Real Decreto 716/2009, de 24 de abril, por el que se desarrollan determinados aspectos de la Ley 2/1981, de 25 de marzo, de regulación del mercado hipotecario y otras normas del sistema hipotecario y financiero
Incluye la corrección de errores publicada en BOE núm. 211, de 31 de agosto de 2010. Ref. BOE-A-2010-13566
I
El presente real decreto nace con el objetivo de culminar la modernización y mejora de los mecanismos de refinanciación de las entidades de crédito en el mercado hipotecario ya emprendidas con la aprobación de la Ley 41/2007 por la que se modifica la Ley 2/1981, de 25 de marzo, de regulación del Mercado Hipotecario y otras normas del sistema hipotecario y financiero, de regulación de las hipotecas inversas y el seguro de dependencia y por la que se establece determinada norma tributaria. Con dicho objetivo, este real decreto desarrolla la Ley 2/1981, de 25 de marzo, de regulación del mercado hipotecario y la Ley 2/1994, de 30 de marzo, sobre Subrogación y Modificación de Préstamos Hipotecarios, viniendo a sustituir de forma completa al Real Decreto 685/1982, de 17 de marzo, por el que se desarrollan determinados aspectos de la Ley 2/1981, de 25 de marzo, de Regulación del Mercado Hipotecario que queda derogado.
II
Una primera reforma introducida en este real decreto, viene a aclarar la capacidad, que ya se reconocía de facto, que tienen las sucursales en España de entidades de crédito autorizadas en otro Estado miembro de la Unión Europea de emitir participaciones hipotecarias que tengan por objeto préstamos y créditos concedidos por ellas, garantizados por hipoteca sobre inmuebles situados en España.
En lo que se refiere a las operaciones activas, esto es, a las condiciones que deben cumplir los préstamos y créditos hipotecarios para poder servir de base a la emisión de títulos del mercado hipotecario, se llevan a cabo varios desarrollos imprescindibles. En primer lugar, se elimina el requisito de finalidad de los préstamos y créditos hipotecarios que pueden garantizar las emisiones de bonos y cédulas hipotecarias, pues el artículo 4 de la Ley 2/1981, de 25 de marzo, incluye entre los préstamos y créditos admitidos para la emisión de títulos del mercado hipotecario cualesquiera que reúnan las condiciones establecidas por la propia ley, garantizados por hipoteca inmobiliaria resultando, por tanto, innecesario desarrollo reglamentario alguno.
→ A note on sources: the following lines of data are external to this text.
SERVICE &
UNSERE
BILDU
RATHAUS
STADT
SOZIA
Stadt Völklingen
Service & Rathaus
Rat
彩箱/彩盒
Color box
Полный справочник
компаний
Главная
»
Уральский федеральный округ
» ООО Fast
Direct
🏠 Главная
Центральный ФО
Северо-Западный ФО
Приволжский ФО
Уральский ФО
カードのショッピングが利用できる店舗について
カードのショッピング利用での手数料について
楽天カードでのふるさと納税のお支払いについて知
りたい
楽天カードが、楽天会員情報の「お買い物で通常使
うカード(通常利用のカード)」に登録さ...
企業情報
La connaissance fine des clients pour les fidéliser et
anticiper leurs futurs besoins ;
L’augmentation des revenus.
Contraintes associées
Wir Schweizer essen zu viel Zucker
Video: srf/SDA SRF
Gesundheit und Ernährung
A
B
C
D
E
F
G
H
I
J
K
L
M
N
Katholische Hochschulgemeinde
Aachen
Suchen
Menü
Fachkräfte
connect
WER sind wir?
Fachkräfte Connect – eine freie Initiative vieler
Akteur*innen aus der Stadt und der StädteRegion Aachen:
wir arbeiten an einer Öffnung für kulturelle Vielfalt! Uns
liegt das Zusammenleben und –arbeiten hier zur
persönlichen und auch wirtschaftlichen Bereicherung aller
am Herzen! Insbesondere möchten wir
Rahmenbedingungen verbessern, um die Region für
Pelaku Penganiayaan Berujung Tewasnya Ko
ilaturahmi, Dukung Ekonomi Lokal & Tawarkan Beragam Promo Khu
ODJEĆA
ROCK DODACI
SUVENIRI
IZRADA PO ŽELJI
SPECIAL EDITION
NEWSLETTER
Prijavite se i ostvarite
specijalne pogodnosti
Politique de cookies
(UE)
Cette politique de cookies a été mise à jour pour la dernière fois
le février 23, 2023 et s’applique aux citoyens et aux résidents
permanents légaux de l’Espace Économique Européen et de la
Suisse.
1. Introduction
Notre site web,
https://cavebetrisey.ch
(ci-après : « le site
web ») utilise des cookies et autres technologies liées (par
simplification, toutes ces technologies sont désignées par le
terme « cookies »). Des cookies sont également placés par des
En segundo lugar, se aclara definitivamente que el principal propósito del Capítulo II del real decreto es definir los requisitos que deben cumplir los préstamos y créditos hipotecarios concedidos por entidades de crédito para resultar elegibles a efectos de servir de cobertura a las emisiones de bonos hipotecarios, de ser objeto de participaciones hipotecarias o de servir para el cálculo del límite de emisión de las cédulas hipotecarias. Dentro de estos requisitos, merece mencionarse, primero, el hecho de que se endurece la relación entre préstamo o crédito y valor de tasación requerida a los préstamos o créditos hipotecarios no residenciales, pasando del 70% al 60%. Segundo, se reconoce la posibilidad de utilización por parte de las entidades de crédito de avales bancarios o seguros de crédito hipotecario como una garantía adicional que les permita elevar la relación entre préstamo o crédito y valor de tasación hasta al 95% en los préstamos o créditos hipotecarios residenciales, para incluirlos en la cartera de cobertura de las emisiones de bonos hipotecarios, para poder ser objeto de participaciones hipotecarias o para servir para el cálculo del límite de emisión de las cédulas hipotecarias. La cuantía de la elevación de dicha relación entre el 80% y el 95% dependerá de la fortaleza jurídica de los términos de la garantía, así como de la calidad crediticia del garante. El pago de este aval bancario o seguro de crédito hipotecario corresponderá únicamente a la entidad de crédito y en ningún caso deberá recaer directa o indirectamente sobre el deudor hipotecario. Por último, establece las condiciones que deben cumplir las hipotecas concedidas por entidades de crédito españolas en otros países de la Unión Europea de modo que se consideren equivalentes al régimen de garantía hipotecaria nacional y puedan formar parte de la cartera de garantía de títulos hipotecarios emitidos en el mercado español.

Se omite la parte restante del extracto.